Off-diagonal Ramsey numbers for slowly growing hypergraphs

TL;DR

This paper establishes lower bounds on off-diagonal Ramsey numbers for certain slowly growing hypergraphs, revealing new growth rates and employing advanced combinatorial techniques.

Contribution

It proves that for non $k$-partite slowly growing hypergraphs, the Ramsey number grows at least as fast as $n^k$ over polylogarithmic factors, a novel lower bound.

Findings

Established lower bounds for off-diagonal Ramsey numbers of slowly growing hypergraphs.

Identified the order of the Ramsey number for the specific hypergraph $F_5$ as $n^3$ over polylogarithmic factors.
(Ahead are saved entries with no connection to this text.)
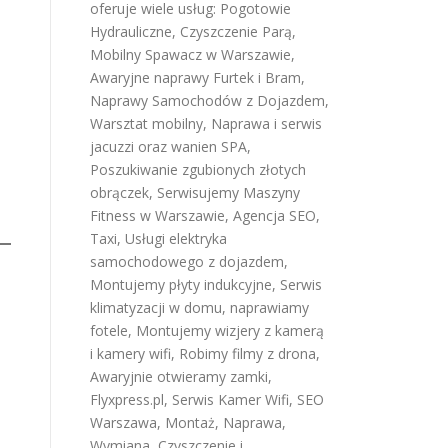
oferuje wiele usług:
Pogotowie
Hydrauliczne
,
Czyszczenie Parą
,
Mobilny Spawacz w Warszawie
,
Awaryjne naprawy Furtek i Bram
,
Naprawy Samochodów z Dojazdem
,
Warsztat mobilny
,
Naprawa i serwis
jacuzzi oraz wanien SPA
,
Poszukiwanie zgubionych złotych
obrączek
,
Serwisujemy Maszyny
Fitness w Warszawie
,
Agencja SEO
,
Taxi
,
Usługi elektryka
samochodowego z dojazdem
,
Montujemy płyty indukcyjne
,
Serwis
klimatyzacji w domu
,
naprawiamy
fotele
,
Montujemy wizjery z kamerą
i kamery wifi
,
Robimy filmy z drona
,
Awaryjnie otwieramy zamki
,
Flyxpress.pl
,
Serwis Kamer Wifi
,
SEO
Warszawa
,
Montaż, Naprawa,
Wymiana, Czyszczenie i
Used pseudorandom graphs, martingales, and hypergraph containers in the constructions.

Abstract

For a $k$-uniform hypergraph $F$ and a positive integer $n$, the Ramsey number $r(F,n)$ denotes the minimum $N$ such that every $N$-vertex $F$-free $k$-uniform hypergraph contains an independent set of $n$ vertices. A hypergraph is $\textit{slowly growing}$ if there is an ordering $e_1,e_2,\dots,e_t$ of its edges such that $|e_i \setminus \bigcup_{j = 1}^{i - 1}e_j| \leq 1$ for each $i \in \{2, \ldots, t\}$. We prove that if $k \geq 3$ is fixed and $F$ is any non $k$-partite slowly growing $k$-uniform hypergraph, then for $n\ge2$, \[ r(F,n) = \Omega\Bigl(\frac{n^k}{(\log n)^{2k - 2}}\Bigr).\] In particular, we deduce that the off-diagonal Ramsey number $r(F_5,n)$ is of order $n^{3}/\mbox{polylog}(n)$, where $F_5$ is the triple system $\{123, 124, 345\}$. This is the only 3-uniform Berge triangle for which the polynomial power of its off-diagonal Ramsey number was not previously known. Our constructions use pseudorandom graphs, martingales, and hypergraph containers.